Castiglione is a conscientious deflector, admitting there’s no science to a decision this complicated. He credits a kaleidoscope of people, starting with Stoops, for believing Riley was the right choice.
After Stoops decided he was stepping down, Castiglione met with Riley and they went through a formal interview. Riley did the same with Oklahoma president David Boren. They declined to speak with anyone else. “My gut feeling,” Castiglione said. “I know you want a lot more description than that. I don’t think I’m alone in that [feeling]. I trusted everyone’s gut.”
McGarity interviewed others for the Georgia job, but Smart began and ended the search as his top target. In all reality, even though they’d never met, the deal had been done for days. McGarity acknowledges with a chuckle the stakes of his blind date with Smart that night. Georgia hadn’t won the SEC since 2005, and needed someone to lead it back there. “We needed someone,” he said, “to tell us what it means to go big.”
Smart grew up as the son of a high school coach in Georgia, starred there as a player and did two stints on the football staff. And when he arrived at the interview with his agent, Jimmy Sexton, he laid his vision for exactly how Georgia could go big: “We had operated under one way for seven years,” McGarity said. “I don’t think anyone knew how [to go big], not to be negative towards anything [former coach] Mark [Richt] did, but he was pretty set in his ways. The part important to us is we needed help understanding what do we need to do.”

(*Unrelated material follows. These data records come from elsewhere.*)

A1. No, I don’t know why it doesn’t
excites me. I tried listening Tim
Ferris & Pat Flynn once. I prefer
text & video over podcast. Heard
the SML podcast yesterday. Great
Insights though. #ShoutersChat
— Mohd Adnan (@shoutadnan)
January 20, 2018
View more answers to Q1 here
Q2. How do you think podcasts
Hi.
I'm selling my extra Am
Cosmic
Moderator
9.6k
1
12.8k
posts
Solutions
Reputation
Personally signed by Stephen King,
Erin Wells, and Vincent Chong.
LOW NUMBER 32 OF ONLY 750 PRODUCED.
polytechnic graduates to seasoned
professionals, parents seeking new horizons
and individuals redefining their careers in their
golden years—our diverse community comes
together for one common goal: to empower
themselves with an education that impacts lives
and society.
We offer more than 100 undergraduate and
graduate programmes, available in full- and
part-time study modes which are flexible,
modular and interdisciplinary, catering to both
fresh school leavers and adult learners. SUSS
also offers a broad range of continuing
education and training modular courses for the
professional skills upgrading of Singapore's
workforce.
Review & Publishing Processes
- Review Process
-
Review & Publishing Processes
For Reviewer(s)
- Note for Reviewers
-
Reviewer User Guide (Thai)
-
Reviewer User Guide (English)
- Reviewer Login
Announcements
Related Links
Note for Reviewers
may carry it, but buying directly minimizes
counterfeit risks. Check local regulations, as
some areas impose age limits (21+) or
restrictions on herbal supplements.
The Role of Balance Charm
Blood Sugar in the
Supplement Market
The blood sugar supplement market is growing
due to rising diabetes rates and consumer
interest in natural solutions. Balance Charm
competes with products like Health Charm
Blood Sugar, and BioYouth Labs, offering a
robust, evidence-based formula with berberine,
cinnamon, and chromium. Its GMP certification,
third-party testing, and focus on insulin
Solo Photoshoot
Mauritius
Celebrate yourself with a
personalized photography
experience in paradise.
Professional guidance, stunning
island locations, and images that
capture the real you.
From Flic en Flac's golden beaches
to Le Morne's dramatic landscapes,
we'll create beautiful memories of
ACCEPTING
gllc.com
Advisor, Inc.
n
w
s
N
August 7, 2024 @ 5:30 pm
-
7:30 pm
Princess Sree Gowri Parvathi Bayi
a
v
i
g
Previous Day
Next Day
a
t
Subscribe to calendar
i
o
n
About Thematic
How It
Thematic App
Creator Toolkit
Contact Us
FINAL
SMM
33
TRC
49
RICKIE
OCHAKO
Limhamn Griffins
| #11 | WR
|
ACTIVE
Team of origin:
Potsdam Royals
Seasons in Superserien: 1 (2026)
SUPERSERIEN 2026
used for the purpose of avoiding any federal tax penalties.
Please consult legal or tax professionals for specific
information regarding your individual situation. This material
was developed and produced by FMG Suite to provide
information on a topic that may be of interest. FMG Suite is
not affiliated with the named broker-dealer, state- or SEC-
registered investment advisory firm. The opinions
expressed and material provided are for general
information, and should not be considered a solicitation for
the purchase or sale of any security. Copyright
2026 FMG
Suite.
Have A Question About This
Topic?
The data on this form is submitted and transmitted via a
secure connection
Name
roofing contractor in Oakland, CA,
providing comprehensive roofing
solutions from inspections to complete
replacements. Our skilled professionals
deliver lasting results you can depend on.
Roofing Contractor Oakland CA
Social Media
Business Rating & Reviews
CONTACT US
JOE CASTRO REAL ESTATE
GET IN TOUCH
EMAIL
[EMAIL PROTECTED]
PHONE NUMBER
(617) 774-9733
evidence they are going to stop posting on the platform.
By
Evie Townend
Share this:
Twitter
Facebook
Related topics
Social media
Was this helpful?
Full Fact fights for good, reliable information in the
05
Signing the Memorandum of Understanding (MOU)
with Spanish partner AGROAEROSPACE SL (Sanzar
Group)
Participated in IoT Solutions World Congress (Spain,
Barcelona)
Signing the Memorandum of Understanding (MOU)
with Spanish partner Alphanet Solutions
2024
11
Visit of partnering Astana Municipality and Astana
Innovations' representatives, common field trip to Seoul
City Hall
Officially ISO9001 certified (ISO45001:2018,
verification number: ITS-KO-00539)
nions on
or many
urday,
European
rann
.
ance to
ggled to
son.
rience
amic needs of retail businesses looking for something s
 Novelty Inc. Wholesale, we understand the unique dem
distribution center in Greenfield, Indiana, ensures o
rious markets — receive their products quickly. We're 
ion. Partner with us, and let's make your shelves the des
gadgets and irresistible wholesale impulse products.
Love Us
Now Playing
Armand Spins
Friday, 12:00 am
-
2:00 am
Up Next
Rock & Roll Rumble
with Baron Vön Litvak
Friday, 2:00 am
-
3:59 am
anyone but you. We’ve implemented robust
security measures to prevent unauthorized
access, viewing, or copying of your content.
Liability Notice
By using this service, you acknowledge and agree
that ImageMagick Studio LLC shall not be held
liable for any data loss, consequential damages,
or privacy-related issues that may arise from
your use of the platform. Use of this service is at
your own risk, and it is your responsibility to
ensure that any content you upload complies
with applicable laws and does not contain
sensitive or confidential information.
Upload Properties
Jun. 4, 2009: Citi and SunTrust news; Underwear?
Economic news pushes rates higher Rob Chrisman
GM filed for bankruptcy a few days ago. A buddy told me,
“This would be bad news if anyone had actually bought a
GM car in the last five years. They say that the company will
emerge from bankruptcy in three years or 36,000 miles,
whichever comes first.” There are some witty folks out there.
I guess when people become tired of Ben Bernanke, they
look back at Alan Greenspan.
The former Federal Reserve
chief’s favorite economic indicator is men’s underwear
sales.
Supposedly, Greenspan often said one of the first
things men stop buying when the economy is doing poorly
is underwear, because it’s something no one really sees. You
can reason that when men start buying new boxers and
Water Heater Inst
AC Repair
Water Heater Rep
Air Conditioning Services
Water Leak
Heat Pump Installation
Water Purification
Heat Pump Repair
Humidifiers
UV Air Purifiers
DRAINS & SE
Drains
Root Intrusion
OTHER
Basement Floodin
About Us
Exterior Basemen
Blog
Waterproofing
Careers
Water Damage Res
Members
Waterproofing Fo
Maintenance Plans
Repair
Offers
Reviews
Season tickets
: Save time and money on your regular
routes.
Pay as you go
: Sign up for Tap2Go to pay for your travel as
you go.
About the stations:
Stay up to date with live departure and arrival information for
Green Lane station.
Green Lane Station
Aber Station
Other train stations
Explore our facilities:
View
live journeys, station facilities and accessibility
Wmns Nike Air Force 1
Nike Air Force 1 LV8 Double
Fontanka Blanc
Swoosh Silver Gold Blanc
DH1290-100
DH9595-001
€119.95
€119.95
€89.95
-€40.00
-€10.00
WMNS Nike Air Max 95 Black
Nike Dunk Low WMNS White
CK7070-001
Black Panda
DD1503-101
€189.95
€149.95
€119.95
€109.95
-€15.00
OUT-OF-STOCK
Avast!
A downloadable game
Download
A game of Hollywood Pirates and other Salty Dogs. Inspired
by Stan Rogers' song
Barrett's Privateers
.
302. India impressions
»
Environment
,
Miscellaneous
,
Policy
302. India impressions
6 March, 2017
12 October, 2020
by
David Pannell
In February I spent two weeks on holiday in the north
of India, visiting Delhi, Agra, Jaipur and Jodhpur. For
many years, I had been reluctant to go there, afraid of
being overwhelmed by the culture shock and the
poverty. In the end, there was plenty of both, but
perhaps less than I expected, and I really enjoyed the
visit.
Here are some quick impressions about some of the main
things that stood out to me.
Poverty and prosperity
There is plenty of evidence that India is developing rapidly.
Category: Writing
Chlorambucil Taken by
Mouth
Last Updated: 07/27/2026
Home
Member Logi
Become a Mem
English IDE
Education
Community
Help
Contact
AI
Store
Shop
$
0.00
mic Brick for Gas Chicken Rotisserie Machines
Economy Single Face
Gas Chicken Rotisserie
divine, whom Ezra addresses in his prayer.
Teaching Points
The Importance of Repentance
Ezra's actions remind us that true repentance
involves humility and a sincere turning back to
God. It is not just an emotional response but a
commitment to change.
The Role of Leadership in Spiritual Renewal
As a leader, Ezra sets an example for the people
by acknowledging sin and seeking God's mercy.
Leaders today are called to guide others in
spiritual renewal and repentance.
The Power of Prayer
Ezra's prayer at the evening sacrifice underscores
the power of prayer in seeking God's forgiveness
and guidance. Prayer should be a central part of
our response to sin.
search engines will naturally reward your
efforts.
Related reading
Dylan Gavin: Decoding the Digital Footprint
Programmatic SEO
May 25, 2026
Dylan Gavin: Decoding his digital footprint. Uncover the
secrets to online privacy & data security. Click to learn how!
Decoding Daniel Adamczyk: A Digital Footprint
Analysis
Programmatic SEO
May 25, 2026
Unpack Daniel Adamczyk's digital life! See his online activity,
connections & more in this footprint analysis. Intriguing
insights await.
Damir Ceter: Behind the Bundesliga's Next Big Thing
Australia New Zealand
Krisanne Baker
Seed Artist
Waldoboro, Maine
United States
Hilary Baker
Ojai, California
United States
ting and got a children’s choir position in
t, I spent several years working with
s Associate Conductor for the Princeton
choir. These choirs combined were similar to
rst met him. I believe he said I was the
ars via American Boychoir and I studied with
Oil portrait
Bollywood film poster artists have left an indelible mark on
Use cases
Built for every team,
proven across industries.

Richt’s 15-year stretch at Georgia proved successful by most conventional metrics. Along with winning 74 percent of his games, Richt had a solid reputation in both the local and football community as a classy citizen.
Finding a replacement to win at a better clip wasn’t simple. “Those decisions are so hard because they affect so many people and can’t be done lightly,” McGarity said. “If you start thinking of the impact and risk, you get overwhelmed.” Everything for McGarity came back to a simple notion: “Are you okay with being just good? I don’t think that’s the vision for Georgia.”
Georgia recruited well, produced a churn of NFL draft picks and were competitive. But McGarity saw the rise of Florida under Urban Meyer and Saban’s run of dominance at Alabama and eventually got the feeling that couldn’t be duplicated at Georgia under Richt. “We have very talented teams, but it seemed like we always got to the edge, to the doorstep,” McGarity said, “and never took that step inside.”
While McGarity had never met Smart, Georgia president Jere W. Morehead had taught Smart in the school’s Terry College of Business in a Legal Environment of Business course. “He was an intense young man and very focused,” Morehead said. “He’s very smart. His name is an appropriate one.”
When Smart finally arrived at a conference room at the Renaissance Marriott at the Atlanta airport, there was an instant connection. McGarity compared it to his time as an associate athletic director at Florida when he and athletic director Jeremy Foley flew to Huntington, West Virginia, to hire then-Marshall basketball coach Billy Donovan. They interviewed him at his kitchen table, and they happily accepted the Coors Lights he offered them. “You just had a gut feeling,” he said. “You know a lot about people in the first five minutes you meet them. Everything I knew about Kirby was validated in those few minutes.”
Two gut feelings validated in the biggest way. And for Georgia and Oklahoma, this year’s College Football Playoff bids may be just the beginning.